From: | Lars Henrik Mathiesen <thorinn@...> |
Date: | Saturday, November 10, 2001, 1:37 |
> Date: Fri, 9 Nov 2001 14:00:16 -0500
> From: John Cowan <jcowan@...>
>
> Lars Henrik Mathiesen wrote:
> > Ah, I forgot that we have an expert on Unicode on board. There's a few
> > little things I'd like to know, John --- you can answer in private
> > email if you want to spare the rest of the list:
>
> I'll reply publicly so that the answers get archived, since others
> may well care in future.
Thanks for the answers, John.
I think I should clarify that I want to produce pure Unicode as
output, which can be cut and pasted from whatever medium you get the
script result in, to your own document in another application.
Markup is all good and well, but does HTML work if I want to paste
into yudit?
Adding glyphs and ligatures to a font is not viable either, if it
means that people will have to download 25 MB to view a web page.
So I'm trying to limit myself to stuff that will be legible in any
conforming font and (level 3) implementation.
I think that means that I will have to use the full size arrows for
upstep and downstep, and maybe have a user option to produce either
contour symbols or diacritics for tone --- and in general adding zero
width spaces to carry any diacritics beyond the first, in effect
turning them into modifier letters.
But it's a real problem that Arial Unicode seems to have a bad glyph
for the double inverse breve, in that it makes it hard to produce
correct Unicode that is also displayed correctly in the one existing
implementation.
I didn't check how Word renders the combining ligature halves at
U+FF20 and U+FF21, but using them will at the very least require some
reordering of characters... hmmm... or maybe not, if I use a table for
all the _x combos, including those with tie bars. What constraints on
the order of combining characters do I have to observe to make sure
the ligature halves will mesh? (According to the Unicode standard,
that is --- I'm not expecting Word's font engine to do anything beyond
overprinting).
> No general-purpose font like AU can serve all purposes equally.
> Hell, you shouldn't use the same O WITH ACUTE glyph for both Spanish and
> Polish -- the typical compromise isn't steeply inclined enough for
> Polish.
Well, part of the problem is that the IPA-specific characters seem to
be found only in the 25 MB complete-Unicode monster fonts.
I would be happy if there was a font freely available that covered
just the chars needed for IPA, in a unified design. Including the
50-odd glyphs needed from ASCII, Latin-1, Extended-A/B, Superscript,
Arrows, Combining Half Marks, wherever, and having some ligaturing
info and extra glyphs, perhaps.
This may seem inconsistent with what I wrote above --- but such a font
would be small enough to download if needed, and small enough that it
might be distributed with standard software.
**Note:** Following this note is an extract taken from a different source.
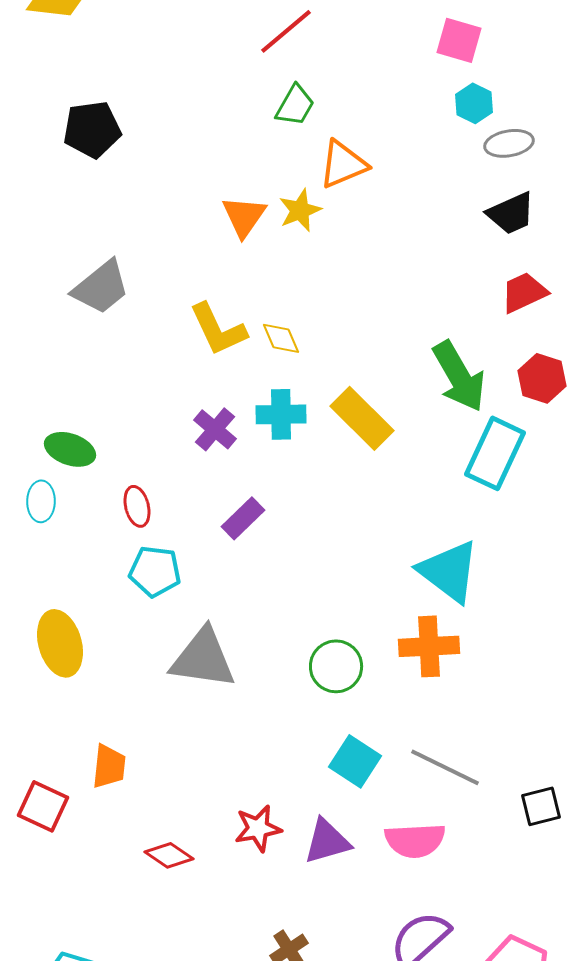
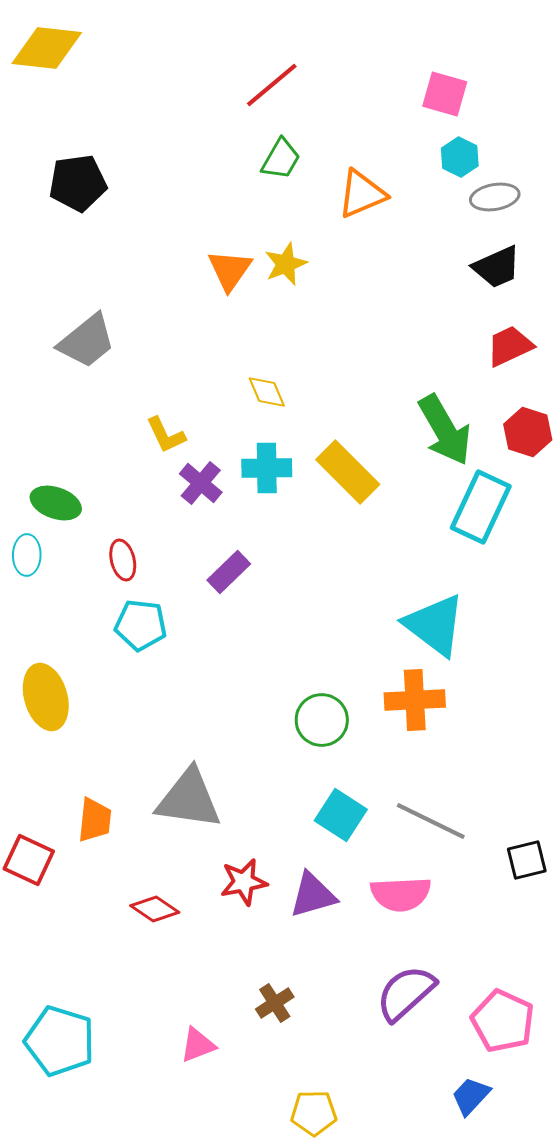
orange triangle: (343, 164) -> (362, 194), moved
yellow L-shape: (218, 329) -> (166, 435), moved, size x0.7
gray triangle: (203, 658) -> (189, 799), moved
And while font selection
is just as unportable between applications as markup is, it would not
be something that happened dynamically in the IPA text --- it would be
a sort of template that each user of the system would develop once.
And, note well, this font would only be needed to get a pretty
display. The goal is still to be as correct as possible in any
conforming Unicode font/implementation.